What to do:
Exactly how many lines in this listing contain "risk"? Only the number is needed.

Data:
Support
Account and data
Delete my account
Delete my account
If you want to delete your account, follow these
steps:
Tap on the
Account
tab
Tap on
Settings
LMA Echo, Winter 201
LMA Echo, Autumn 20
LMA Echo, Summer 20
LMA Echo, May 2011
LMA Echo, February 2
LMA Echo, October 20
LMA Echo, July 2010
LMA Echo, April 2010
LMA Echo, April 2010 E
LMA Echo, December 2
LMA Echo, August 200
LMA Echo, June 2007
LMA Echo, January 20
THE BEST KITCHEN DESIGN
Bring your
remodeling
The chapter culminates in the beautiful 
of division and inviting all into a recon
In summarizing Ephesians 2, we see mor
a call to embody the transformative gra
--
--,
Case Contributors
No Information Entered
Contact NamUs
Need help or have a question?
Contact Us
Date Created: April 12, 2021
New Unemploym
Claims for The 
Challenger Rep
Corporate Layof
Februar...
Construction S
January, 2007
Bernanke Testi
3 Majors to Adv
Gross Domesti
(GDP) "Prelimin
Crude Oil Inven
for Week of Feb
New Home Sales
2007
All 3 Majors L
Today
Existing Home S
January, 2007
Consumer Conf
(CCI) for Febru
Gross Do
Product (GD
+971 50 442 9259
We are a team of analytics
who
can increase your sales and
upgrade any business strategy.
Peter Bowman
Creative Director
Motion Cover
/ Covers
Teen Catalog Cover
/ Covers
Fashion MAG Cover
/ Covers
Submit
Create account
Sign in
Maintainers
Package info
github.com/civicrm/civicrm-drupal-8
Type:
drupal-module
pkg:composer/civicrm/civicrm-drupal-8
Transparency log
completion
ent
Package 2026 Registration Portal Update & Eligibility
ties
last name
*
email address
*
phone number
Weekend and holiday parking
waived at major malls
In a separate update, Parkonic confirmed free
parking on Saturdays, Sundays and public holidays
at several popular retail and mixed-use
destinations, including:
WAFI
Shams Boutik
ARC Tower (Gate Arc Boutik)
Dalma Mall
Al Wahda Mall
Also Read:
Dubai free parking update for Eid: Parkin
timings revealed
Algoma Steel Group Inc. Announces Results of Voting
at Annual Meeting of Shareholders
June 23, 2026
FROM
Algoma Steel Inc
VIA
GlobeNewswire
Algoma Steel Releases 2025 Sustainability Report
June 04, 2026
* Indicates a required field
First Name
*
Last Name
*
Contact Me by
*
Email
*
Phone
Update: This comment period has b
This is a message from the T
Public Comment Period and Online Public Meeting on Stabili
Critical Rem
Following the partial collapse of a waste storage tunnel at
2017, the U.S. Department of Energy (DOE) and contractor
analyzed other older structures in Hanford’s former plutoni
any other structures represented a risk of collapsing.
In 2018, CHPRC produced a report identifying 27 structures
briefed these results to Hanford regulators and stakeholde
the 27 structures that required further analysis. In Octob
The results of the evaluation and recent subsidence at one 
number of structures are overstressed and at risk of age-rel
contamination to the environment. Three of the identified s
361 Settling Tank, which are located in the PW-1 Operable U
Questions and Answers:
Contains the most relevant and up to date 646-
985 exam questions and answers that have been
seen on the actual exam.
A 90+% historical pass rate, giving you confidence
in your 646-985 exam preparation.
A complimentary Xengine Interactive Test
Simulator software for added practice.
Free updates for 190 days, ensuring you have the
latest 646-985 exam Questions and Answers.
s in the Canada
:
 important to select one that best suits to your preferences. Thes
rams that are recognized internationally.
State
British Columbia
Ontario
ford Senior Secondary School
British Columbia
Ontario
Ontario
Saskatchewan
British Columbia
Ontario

Response:
2